L’actualité ne déçoit jamais en termes de polémiques saugrenues. Mais celle qui nous intéresse aujourd’hui pourrait bien se faire décerner la palme du genre. Tout part d’un communiqué de l’énigmatique Société universelle d’hindouisme, basée dans le Nevada, aux États-Unis. Par la voix de son président, Rajan Zed, cette organisation appelle les dirigeants de la chaîne helvétique de restauration rapide Holy Cow à revoir le nom de leur entreprise.
La raison? Ses membres s’indignent que des hamburgers au bœuf soient vendus dans un restaurant portant le nom de «vache sacrée», un animal qui représente pour eux la sacralité de toutes les créatures et qu’ils refusent de manger, résume le «Quotidien jurassien».
À lire aussi
L’histoire ne dit pas comment cette société, sise au pays de l’élevage intensif et du bœuf aux hormones, est tombée sur les 17 restaurants — entre Lausanne, Genève, Bâle ou encore Zurich — qui font de l’approvisionnement local de qualité un argument marketing.

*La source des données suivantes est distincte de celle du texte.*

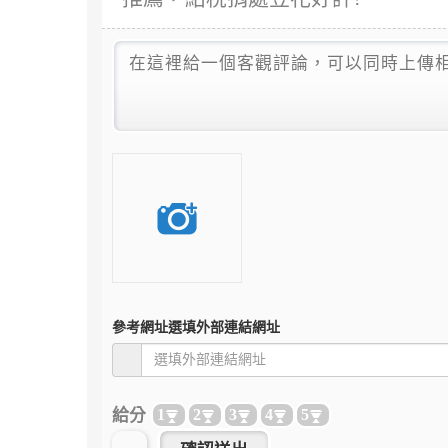
參考網址
選填外部連結網址
給分
1
2
3
4
5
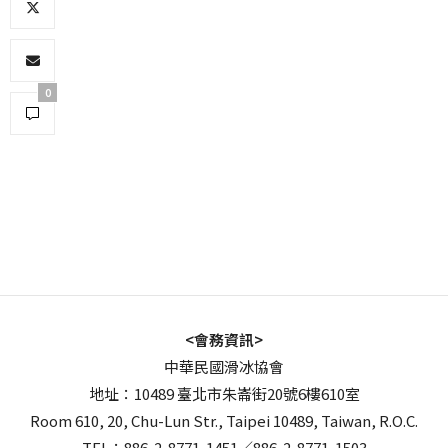
0
<會務資訊>
中華民國滑冰協會
地址：10489 臺北市朱崙街20號6樓610室
Room 610, 20, Chu-Lun Str., Taipei 10489, Taiwan, R.O.C.
TEL：886-2-8771-1451／886-2-8771-1503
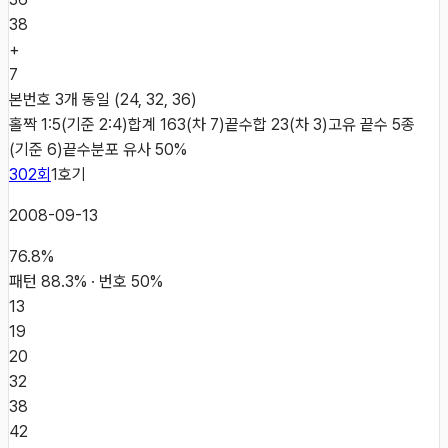
38
+
7
본번호 3개 동일 (24, 32, 36)
홀짝 1:5(기준 2:4)
합계 163(차 7)
끝수합 23(차 3)
고유 끝수 5종
(기준 6)
끝수분포 유사 50%
302
회
1
호기
2008-09-13
76.8
%
패턴
88.3
% · 번호
50
%
13
19
20
32
38
42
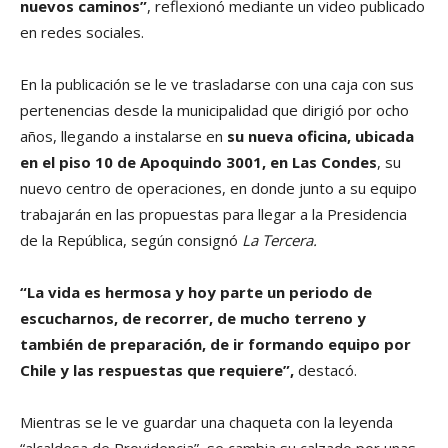
nuevos caminos”
, reflexionó mediante un video publicado
en redes sociales.
En la publicación se le ve trasladarse con una caja con sus
pertenencias desde la municipalidad que dirigió por ocho
años, llegando a instalarse en
su nueva oficina, ubicada
en el piso 10 de Apoquindo 3001, en Las Condes
, su
nuevo centro de operaciones, en donde junto a su equipo
trabajarán en las propuestas para llegar a la Presidencia
de la República, según consignó
La Tercera.
“La vida es hermosa y hoy parte un periodo de
escucharnos, de recorrer, de mucho terreno y
también de preparación, de ir formando equipo por
Chile y las respuestas que requiere”,
destacó.
Mientras se le ve guardar una chaqueta con la leyenda
“alcaldesa de Providencia”, se cambia su calzado por unas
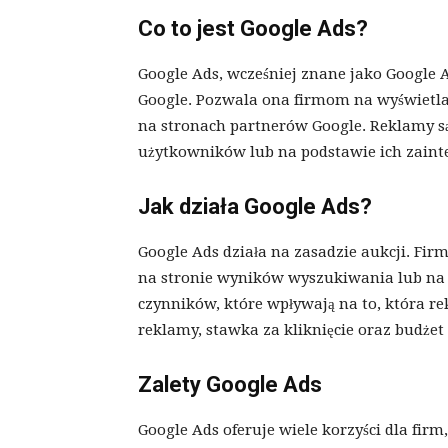
Co to jest Google Ads?
Google Ads, wcześniej znane jako Google
Google. Pozwala ona firmom na wyświetl
na stronach partnerów Google. Reklamy s
użytkowników lub na podstawie ich zaint
Jak działa Google Ads?
Google Ads działa na zasadzie aukcji. Firm
na stronie wyników wyszukiwania lub na s
czynników, które wpływają na to, która re
reklamy, stawka za kliknięcie oraz budże
Zalety Google Ads
Google Ads oferuje wiele korzyści dla firm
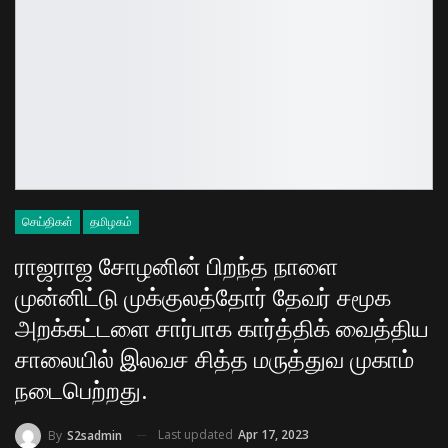
செய்திகள்
தமிழகம்
ராஜராஜ சோழனின் பிறந்த நாளை
முன்னிட்டு முக்குலத்தோர் தேவர் சமூக
அறக்கட்டளை சார்பாக கார்த்திக் வைத்திய
சாலையில் இலவச சித்த மருத்துவ முகாம்
நடைபெற்றது.
Last updated
Apr 17, 2023
By
S2sadmin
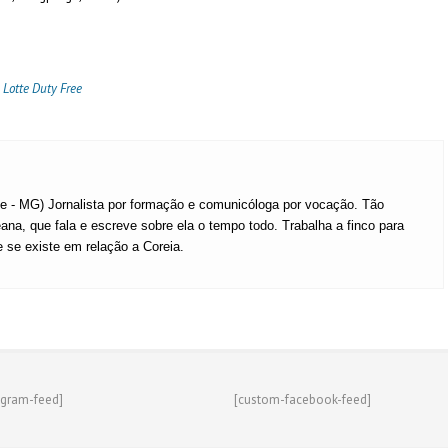
,
Lotte Duty Free
te - MG) Jornalista por formação e comunicóloga por vocação. Tão
ana, que fala e escreve sobre ela o tempo todo. Trabalha a finco para
e se existe em relação a Coreia.
agram-feed]
[custom-facebook-feed]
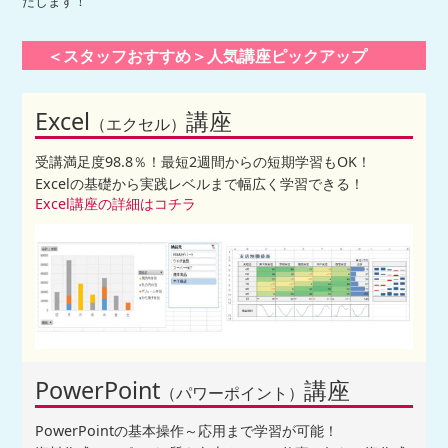
たします！
＜スタッフおすすめ＞人気講座ピックアップ
Excel
講座
（エクセル）
受講満足度98.8％！最短2週間からの短期学習もOK！
Excelの基礎から実践レベルまで幅広く学習できる！
Excel講座の詳細はコチラ
PowerPoint
講座
（パワーポイント）
PowerPointの基本操作～応用まで学習が可能！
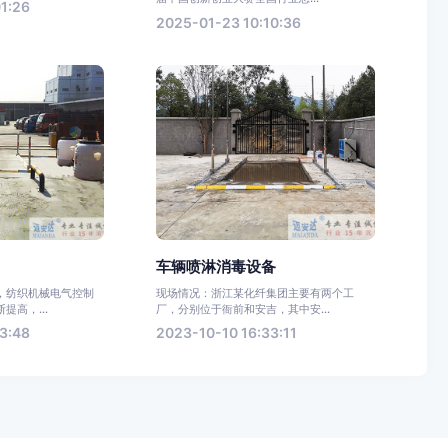
1:26
2025-01-23 10:10:36
车辆喷淋消毒设备
，纺织机械电气控制
现场情况：浙江某化纤集团主要有两个工
提高，...
厂，分别位于衙前和安吉，其中安...
3:48
2023-10-10 16:33:11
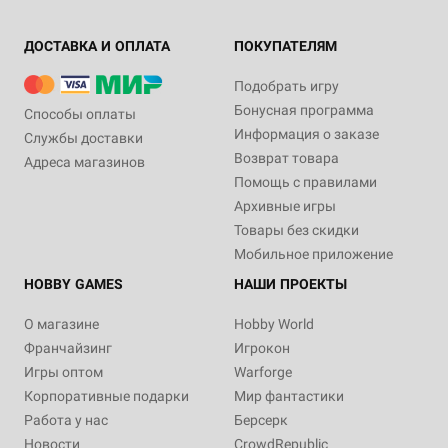
ДОСТАВКА И ОПЛАТА
ПОКУПАТЕЛЯМ
Подобрать игру
Бонусная программа
Способы оплаты
Информация о заказе
Службы доставки
Возврат товара
Адреса магазинов
Помощь с правилами
Архивные игры
Товары без скидки
Мобильное приложение
HOBBY GAMES
НАШИ ПРОЕКТЫ
О магазине
Hobby World
Франчайзинг
Игрокон
Игры оптом
Warforge
Корпоративные подарки
Мир фантастики
Работа у нас
Берсерк
Новости
CrowdRepublic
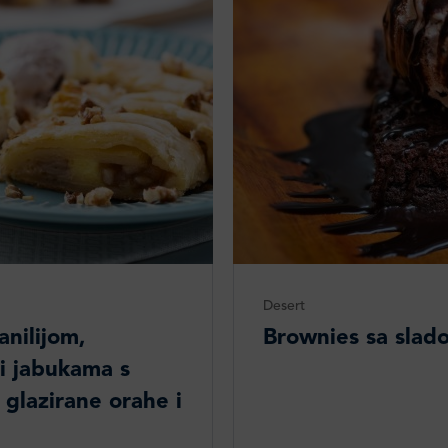
Desert
anilijom,
Brownies sa slad
i jabukama s
glazirane orahe i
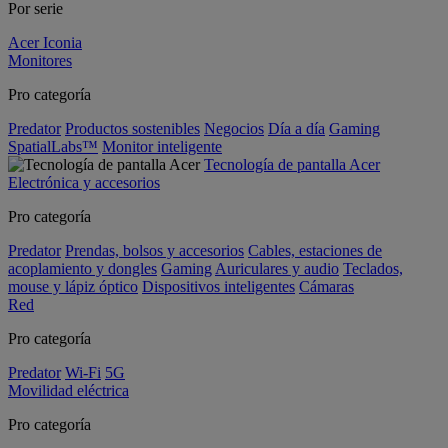
Por serie
Acer Iconia
Monitores
Pro categoría
Predator
Productos sostenibles
Negocios
Día a día
Gaming
SpatialLabs™
Monitor inteligente
Tecnología de pantalla Acer
Electrónica y accesorios
Pro categoría
Predator
Prendas, bolsos y accesorios
Cables, estaciones de
acoplamiento y dongles
Gaming
Auriculares y audio
Teclados,
mouse y lápiz óptico
Dispositivos inteligentes
Cámaras
Red
Pro categoría
Predator
Wi-Fi
5G
Movilidad eléctrica
Pro categoría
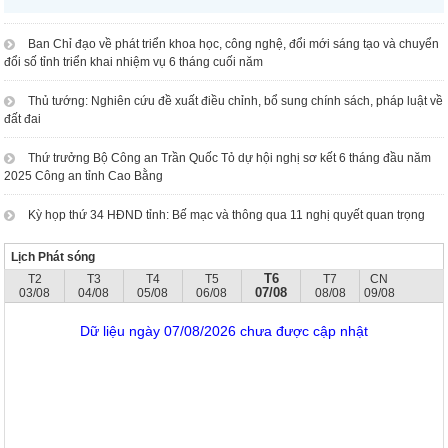
Ban Chỉ đạo về phát triển khoa học, công nghệ, đổi mới sáng tạo và chuyển
đổi số tỉnh triển khai nhiệm vụ 6 tháng cuối năm
Thủ tướng: Nghiên cứu đề xuất điều chỉnh, bổ sung chính sách, pháp luật về
đất đai
Thứ trưởng Bộ Công an Trần Quốc Tỏ dự hội nghị sơ kết 6 tháng đầu năm
2025 Công an tỉnh Cao Bằng
Kỳ họp thứ 34 HĐND tỉnh: Bế mạc và thông qua 11 nghị quyết quan trọng
Lịch Phát sóng
T6
T2
T3
T4
T5
T7
CN
07/08
03/08
04/08
05/08
06/08
08/08
09/08
Dữ liệu ngày 07/08/2026 chưa được cập nhật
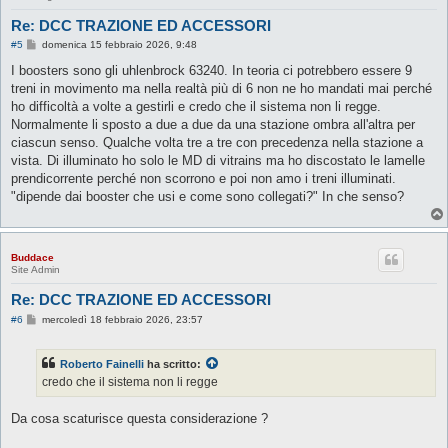
Re: DCC TRAZIONE ED ACCESSORI
M
#5
domenica 15 febbraio 2026, 9:48
e
s
I boosters sono gli uhlenbrock 63240. In teoria ci potrebbero essere 9
s
treni in movimento ma nella realtà più di 6 non ne ho mandati mai perché
a
g
ho difficoltà a volte a gestirli e credo che il sistema non li regge.
g
Normalmente li sposto a due a due da una stazione ombra all'altra per
i
o
ciascun senso. Qualche volta tre a tre con precedenza nella stazione a
vista. Di illuminato ho solo le MD di vitrains ma ho discostato le lamelle
prendicorrente perché non scorrono e poi non amo i treni illuminati.
"dipende dai booster che usi e come sono collegati?" In che senso?
Buddace
Site Admin
Re: DCC TRAZIONE ED ACCESSORI
M
#6
mercoledì 18 febbraio 2026, 23:57
e
s
s
Roberto Fainelli
ha scritto:
a
g
credo che il sistema non li regge
g
i
o
Da cosa scaturisce questa considerazione ?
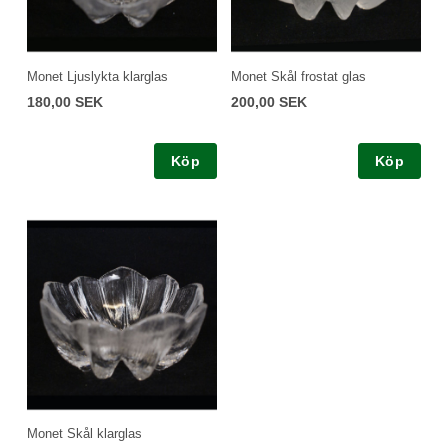
Monet Ljuslykta klarglas
Monet Skål frostat glas
180,00 SEK
200,00 SEK
Köp
Köp
Monet Skål klarglas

Mais une chose est sûre: depuis qu’elle connaît le nom de Holy Cow, elle voit rouge.
«La foi est quelque chose de sacré»
«Les chaînes de restaurants ne devraient pas faire d’appropriation religieuse, commettre de sacrilège et ridiculiser des communautés entières», s’étrangle Rajan Zed. Plus loin dans sa prise de position écrite, il précise sa pensée: «Les hindous étaient pour la liberté d’expression artistique et de parole autant que n’importe qui d’autre, sinon plus. Mais la foi est quelque chose de sacré et les tentatives de la banaliser blessent les dévots.»
À lire aussi
En réalité, le message du religieux n’est pas tout à fait une surprise, puisqu’il est coutumier de ce genre d’intervention. Nos confrères français de Numerama en ont compilé plusieurs. Par exemple? Début 2016, l’homme était intervenu pour dénoncer la Une du magazine «Fortune» montrant un dessin de Jeff Bezos, le patron d’Amazon, sous les traits de Vishnou pour illustrer un reportage sur la conquête de l’Inde par le site d’e-commerce, relevait «Le Monde». Jugée «inconvenante», la couverture lui avait fait dire que «l’usage inapproprié de concepts et de symboles hindous à des fins mercantiles n’était pas acceptable».
Le défenseur zélé de sa foi s’était déjà illustré une année plus tôt en s’attaquant à une chocolaterie basée aux États-Unis. Son tort? La vente de statuettes de Ganesh… en chocolat, notait le «New York Times». Là encore, le retrait du produit avait été demandé. Selon Rajan Zed, ce symbole ne pouvait être que mal perçu par la communauté hindoue puisqu’il est tout à fait inacceptable de «manger» Ganesh.
Les hindous de Suisse restent muets
Et ici? Quid des hindous de Suisse? Partagent-ils l’indignation de l’organisation étasunienne? Hurlent-ils, eux aussi, au blasphème? Difficile de le savoir. Contacté jeudi dernier déjà, le président de l’association du temple hindouiste de Prilly (VD) botte en touche et nous redirige vers la Fédération hindoue de Suisse. On n’y est guère plus loquace. Une personne de contact nous renvoie, le lendemain, vers son fils.
Après discussion, ce dernier ne souhaite pas que son avis personnel soit publié dans les médias. Et nous réoriente à nouveau vers son père, qui n’a toujours pas répondu à nos sollicitations ce lundi, à l’heure où ces lignes sont écrites. En clair: cette controverse met mal à l'aise, même au bord du Léman.
L'entreprise se défend
Holy Cow, de son côté, ne garde pas sa langue dans sa poche. Contactée par Blick, l’entreprise «de caractère laïque» veut tuer les débats dans l’œuf: «La marque trouve son origine dans le langage parlé anglo-saxon et peut être traduite par l’exclamation 'Wow!', notamment tirée de la série TV 'Batman' des années 70 et appréciée du fondateur de Holy Cow», écrit-elle dans un courriel.
Elle développe: «Il s’agit dans le présent d’une expression servant à marquer la surprise et l’étonnement, lorsque l’on se voit servir un burger gourmet. La société Holy Cow respecte scrupuleusement les us et coutumes des lieux où elle est implantée en Suisse.» Conséquence: elle n'entrera pas en matière face à la demande de Rajan Zed. Et tant pis pour son énième communiqué de presse.